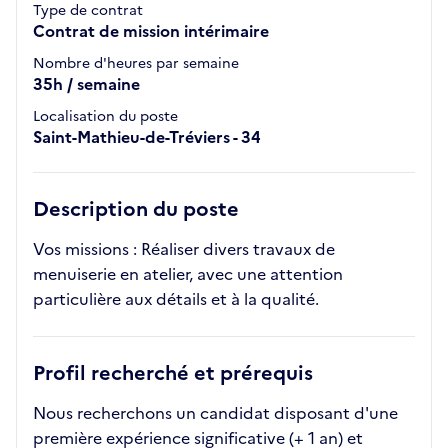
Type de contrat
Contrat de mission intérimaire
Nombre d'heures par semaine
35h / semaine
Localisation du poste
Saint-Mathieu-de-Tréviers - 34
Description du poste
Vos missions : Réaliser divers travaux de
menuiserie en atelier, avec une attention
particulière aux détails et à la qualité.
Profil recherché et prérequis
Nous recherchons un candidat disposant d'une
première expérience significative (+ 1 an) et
....................
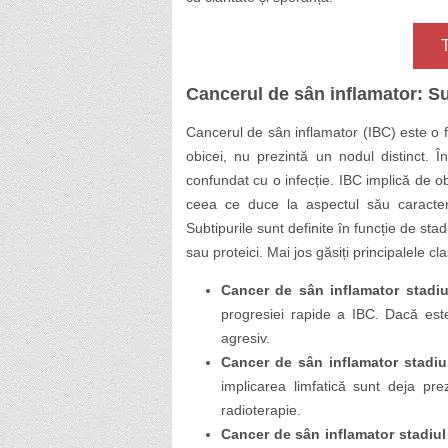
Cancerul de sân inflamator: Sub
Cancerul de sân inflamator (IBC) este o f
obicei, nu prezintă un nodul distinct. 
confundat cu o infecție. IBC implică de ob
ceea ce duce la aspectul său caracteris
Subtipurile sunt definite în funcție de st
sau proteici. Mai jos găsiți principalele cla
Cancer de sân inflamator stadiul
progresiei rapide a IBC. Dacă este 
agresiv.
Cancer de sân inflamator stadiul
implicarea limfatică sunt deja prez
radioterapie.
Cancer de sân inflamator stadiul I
....................
◆ Task statement ◆
What you return must be an exact retyping of the lines above starting at the line with "Nombre d'heures par semaine" and ending at the line with "première expérience significative (+ 1 an) et", and nothing besides.

◆ Answer below ◆
Nombre d'heures par semaine
35h / semaine
Localisation du poste
Saint-Mathieu-de-Tréviers - 34
Description du poste
Vos missions : Réaliser divers travaux de
menuiserie en atelier, avec une attention
particulière aux détails et à la qualité.
Profil recherché et prérequis
Nous recherchons un candidat disposant d'une
première expérience significative (+ 1 an) et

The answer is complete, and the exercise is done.